In order to achieve the above object, the ink jet recording apparatus of the present invention described in claim 1 comprises:
At least a unit that discharges the remaining ink supplied to each nozzle of the nozzle row from the nozzle row by an ink discharge path from a nozzle row in which a plurality of nozzles that are driven by a drive circuit and eject ink is arranged. 1 and 2 or more units are provided,
The ink discharge path of the first unit is in thermal contact with the drive circuit of the second unit, and the ink discharge path of the second unit is in thermal contact with the drive circuit of the first unit. The
It is characterized by that.

  The ink jet recording apparatus of the present invention described in claim 2 is the ink jet recording apparatus of the present invention described in claim 1, wherein each unit removes the remaining ink discharged from the nozzle array of the nozzle array. It has an ink circulation path that is re-supplied to each nozzle, and the ink discharge path constitutes a part of the ink circulation path.

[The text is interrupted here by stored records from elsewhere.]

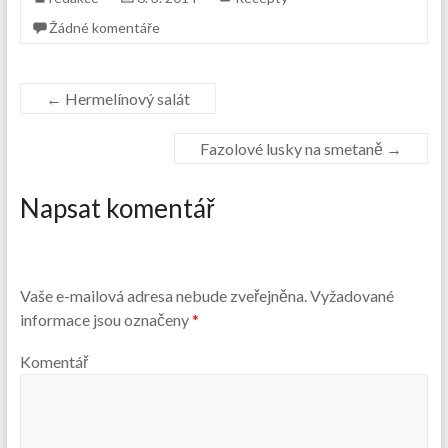
Žádné komentáře
←
Hermelínový salát
Fazolové lusky na smetaně
→
Napsat komentář
Vaše e-mailová adresa nebude zveřejněna.
Vyžadované
informace jsou označeny
*
Komentář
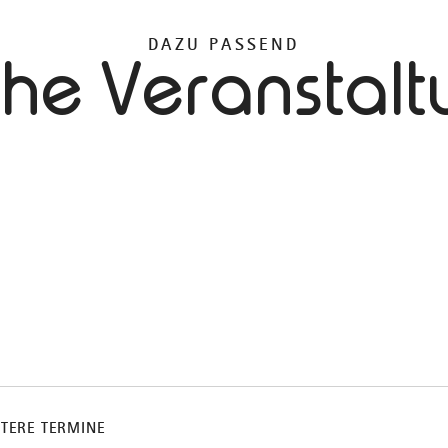
DAZU PASSEND
che Veranstal
ITERE TERMINE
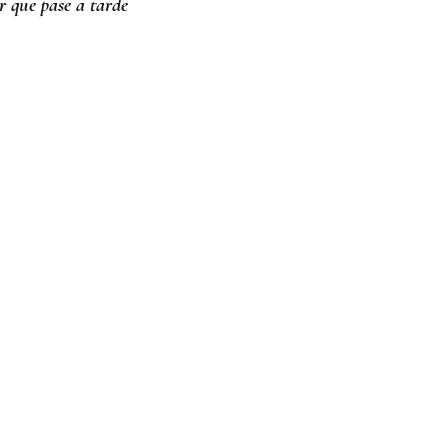
r que pase a tarde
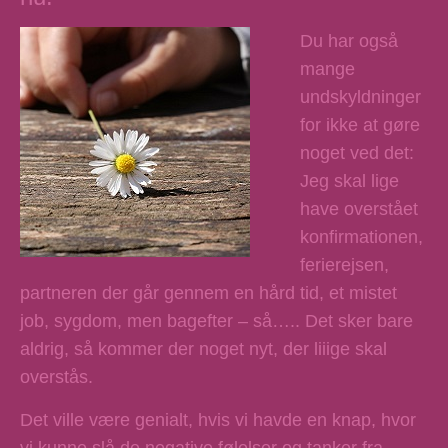
Du har også
mange
undskyldninger
for ikke at gøre
noget ved det:
Jeg skal lige
have overstået
konfirmationen,
ferierejsen,
partneren der går gennem en hård tid, et mistet
job, sygdom, men bagefter – så….. Det sker bare
aldrig, så kommer der noget nyt, der liiige skal
overstås.
Det ville være genialt, hvis vi havde en knap, hvor
vi kunne slå de negative følelser og tanker fra,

  Furthermore, the ink jet recording apparatus of the present invention described in claim 3 is the ink jet recording apparatus of the present invention described in claim 1 or 2, wherein one of the first unit and the second unit is usable. The first unit and the second unit are units that discharge ink from the nozzles in both a normal mode in which all colors are used and a restriction mode in which the usable ink colors are limited to a part. The other is a unit that discharges ink from the nozzles in the normal mode and stops discharging ink from the nozzles in the restriction mode.

  According to a fourth aspect of the present invention, in the ink jet recording apparatus of the first, second or third aspect of the present invention, at least each nozzle row of the first unit and the second unit is provided. The first and second units of the inkjet heads in each row are provided with ink jet heads having different use frequencies at the time of non-full-color printing. It is a unit that supplies and discharges nozzles.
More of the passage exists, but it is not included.